Look through the listing below for the string "bestsellers". Show each line where it occurs.

Data extracts.

**********

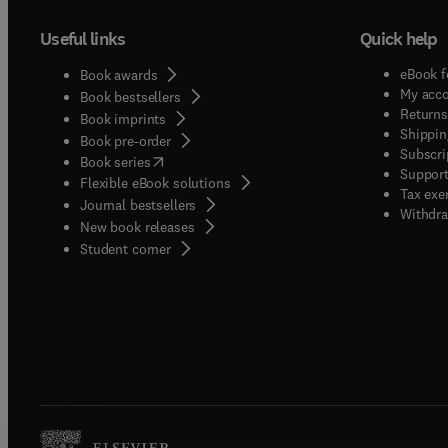
Useful links
Quick help
eBook f
Book awards
My acc
Book bestsellers
Returns
Book imprints
Shippin
Book pre-order
Subscri
(
opens in new tab/window
)
Book series
Support
Flexible eBook solutions
Tax exe
Journal bestsellers
Withdra
New book releases
(
opens in new tab/window
)
Student corner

**********

Expected output.
Book bestsellers
Journal bestsellers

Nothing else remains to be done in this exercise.